The airport also hadn’t kept up with the rising number of travelers. In no time, he and Yu were crammed into a tight space waiting to purchase Air France tickets to Shanghai. Immersed in a crowd of Chinese, they were less likely to be picked out by French police.
It was the computers that worried him most. If authorities were double-checking passenger information, the computer would easily flag him. He examined the woman at the check-in counter. She seemed poised, with nobody looking over her shoulder.
He had been traveling under his own identity recently. Once certain that his grandfather would not arrest him, he no longer needed to hide his identity. He reveled in traveling the globe as Liang Jiaxi. The only country he avoided was America, which would surely capture and prosecute him for past crimes.
“Do you have your passport?” he asked the anthropologist.
Yu nodded grimly. Perhaps he hadn’t thought of throwing it away.
They were minutes from reaching the counter when it happened.
At first he heard a cry, as if a woman were highly offended. Then footsteps rushed toward them.
He took the passports and tucked them under his belt.
Like a pack of ravenous dogs, a handful of policemen rushed the line of passengers. People reacted angrily to being pushed out of the way.
Liang grabbed Yu by the arm and pulled him to the floor. Others fell over him trying to avoid the stampede. From under the stack of arms and legs, he watched the blue uniforms draw nearer.
Yu was waving his hand.
“Put your hand down.”
He held Yu in the shifting mass of limbs. The old guy was almost torn from his grasp, but he gritted his teeth and held on.
A young Frenchman screamed in his nativ
e tongue, and a woman shouted defensively in Chinese, “What do you want with us?”
Suddenly the mob stopped running and trampling over them.
He listened to the sound of scuffling shoes receding across the terminal floor.
“What have we done?” she went on while being hauled away. “He is my boyfriend.”
The tide of bodies ebbed in the other direction.
Liang sprang to his feet in time to see the police haul the mixed race couple out the door. “Ha!”
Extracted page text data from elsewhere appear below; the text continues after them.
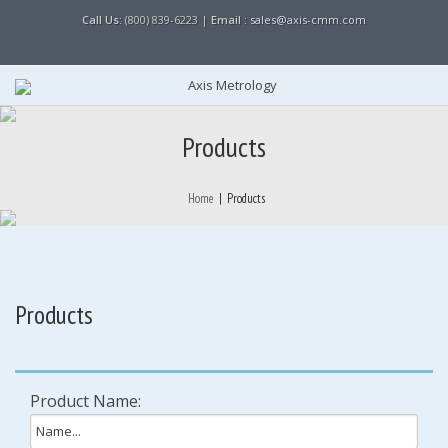
Call Us:
(800) 839-6223 |
Email :
sales@axis-cmm.com
Products
Home
|
Products
Products
Product Name:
Cops were still after Brad and May, not trying to track him down. It wouldn’t take long before the authorities realized that they had detained the wrong couple. They would be back, ready to pounce on the next couple they spotted. Talk of racial profiling.
He took advantage of the chaos to scoot Yu to the front of the line. There, they purchased seats on the next flight to China. It was headed to Shanghai via the Emirates and due to depart within minutes.
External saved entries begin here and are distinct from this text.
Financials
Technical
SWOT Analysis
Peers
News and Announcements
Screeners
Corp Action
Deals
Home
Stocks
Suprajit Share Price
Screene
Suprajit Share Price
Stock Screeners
A brisk walk to security and immigration and soon they were on their way to the gate. The building was a lesson in avant-garde architecture gone wrong. The escalator traveled through a plastic tube with other crisscrossing tubes inside a glassed-in bubble. Passengers seemed to float toward their planes like objects in space. Unfortunately, the Plexiglas was scratched and cloudy, which gave the opposite effect. They seemed to be part of a plumbing system.
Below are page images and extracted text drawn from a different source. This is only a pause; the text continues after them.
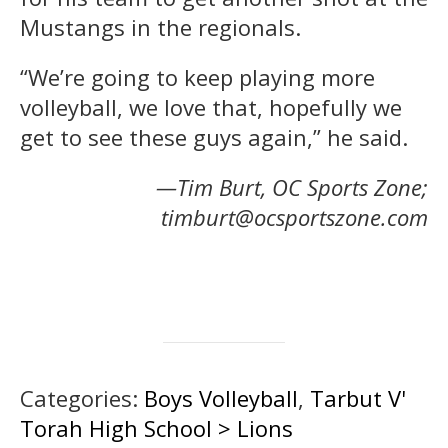
Mustangs in the regionals.
“We’re going to keep playing more
volleyball, we love that, hopefully we
get to see these guys again,” he said.
—Tim Burt, OC Sports Zone;
timburt@ocsportszone.com
Categories:
Boys Volleyball
,
Tarbut V'
Torah High School > Lions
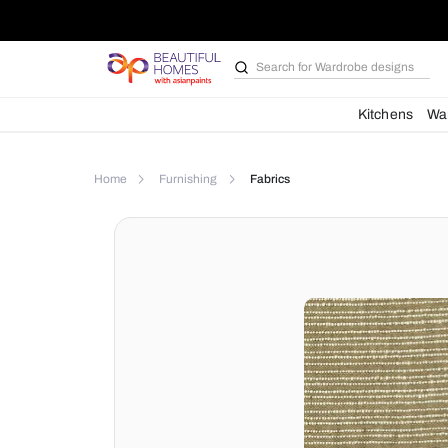
Search for
Wardrobe d
Kit
Home
Furnishing
Fabrics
He didn’t have much time, as their flight had finished boarding. He waved the boarding passes to get the gate attendant’s attention. She reopened the door and began to process them. Dr. Yu gasped for breath, having run through the obstacle course of seats.
“Come along, venerable one,” Liang said for the attendant’s benefit, and prodded the old man onto the ramp.
The attendant turned back to an approaching official. A lively exchange ensued. Too bad French wasn’t one of his languages. But there was urgency in the official’s voice, tinged with frustration at having previously gotten something wrong. The attendant stood her ground.